(Beginning of RECORDS SHOWN)

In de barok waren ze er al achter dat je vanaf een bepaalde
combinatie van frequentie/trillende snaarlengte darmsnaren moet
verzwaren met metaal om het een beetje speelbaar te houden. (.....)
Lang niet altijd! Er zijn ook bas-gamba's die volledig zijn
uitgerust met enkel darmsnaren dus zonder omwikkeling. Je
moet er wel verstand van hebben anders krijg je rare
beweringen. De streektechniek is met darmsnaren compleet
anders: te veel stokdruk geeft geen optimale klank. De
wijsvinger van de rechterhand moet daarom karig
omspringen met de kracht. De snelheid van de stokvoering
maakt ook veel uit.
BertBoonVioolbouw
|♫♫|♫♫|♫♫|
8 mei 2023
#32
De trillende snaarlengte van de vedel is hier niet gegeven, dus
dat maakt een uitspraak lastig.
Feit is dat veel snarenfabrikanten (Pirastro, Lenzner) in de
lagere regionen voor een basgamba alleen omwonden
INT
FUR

(End of RECORDS SHOWN)
(Beginning of RECORDS SHOWN)

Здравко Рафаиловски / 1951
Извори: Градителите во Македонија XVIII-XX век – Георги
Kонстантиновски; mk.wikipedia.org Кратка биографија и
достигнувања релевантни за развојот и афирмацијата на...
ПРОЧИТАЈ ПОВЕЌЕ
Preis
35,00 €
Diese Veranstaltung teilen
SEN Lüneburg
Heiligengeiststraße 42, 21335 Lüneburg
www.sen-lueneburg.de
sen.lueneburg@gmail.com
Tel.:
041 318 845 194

(End of RECORDS SHOWN)

EXERCISE REQUIREMENTS — Retype exactly the lines of the data above that fall between the line with "In de barok" and the line with "maakt ook veel uit.", inclusive, and add nothing.

YOUR SOLUTION —
In de barok waren ze er al achter dat je vanaf een bepaalde
combinatie van frequentie/trillende snaarlengte darmsnaren moet
verzwaren met metaal om het een beetje speelbaar te houden. (.....)
Lang niet altijd! Er zijn ook bas-gamba's die volledig zijn
uitgerust met enkel darmsnaren dus zonder omwikkeling. Je
moet er wel verstand van hebben anders krijg je rare
beweringen. De streektechniek is met darmsnaren compleet
anders: te veel stokdruk geeft geen optimale klank. De
wijsvinger van de rechterhand moet daarom karig
omspringen met de kracht. De snelheid van de stokvoering
maakt ook veel uit.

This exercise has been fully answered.